=== Section Start ===

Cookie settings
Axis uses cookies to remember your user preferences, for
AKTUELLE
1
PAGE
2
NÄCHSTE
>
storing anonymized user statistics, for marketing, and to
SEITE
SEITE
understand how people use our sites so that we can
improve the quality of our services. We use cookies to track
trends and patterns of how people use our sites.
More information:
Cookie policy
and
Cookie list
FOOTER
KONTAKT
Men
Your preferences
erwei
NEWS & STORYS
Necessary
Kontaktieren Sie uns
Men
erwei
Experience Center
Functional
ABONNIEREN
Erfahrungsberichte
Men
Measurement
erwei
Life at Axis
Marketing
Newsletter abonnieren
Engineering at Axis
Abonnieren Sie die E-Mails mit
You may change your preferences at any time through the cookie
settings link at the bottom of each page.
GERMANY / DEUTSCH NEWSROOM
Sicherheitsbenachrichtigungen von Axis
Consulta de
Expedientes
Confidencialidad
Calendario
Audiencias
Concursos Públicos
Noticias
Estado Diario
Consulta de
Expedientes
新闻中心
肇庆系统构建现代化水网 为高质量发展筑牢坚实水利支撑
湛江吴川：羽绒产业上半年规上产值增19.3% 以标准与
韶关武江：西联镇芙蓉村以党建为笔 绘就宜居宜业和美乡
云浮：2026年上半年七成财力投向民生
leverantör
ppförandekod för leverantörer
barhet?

=== Section End ===

- **Your objective**
How many lines in the listing above contain "people"? Answer with the number alone.

- **Reply**
2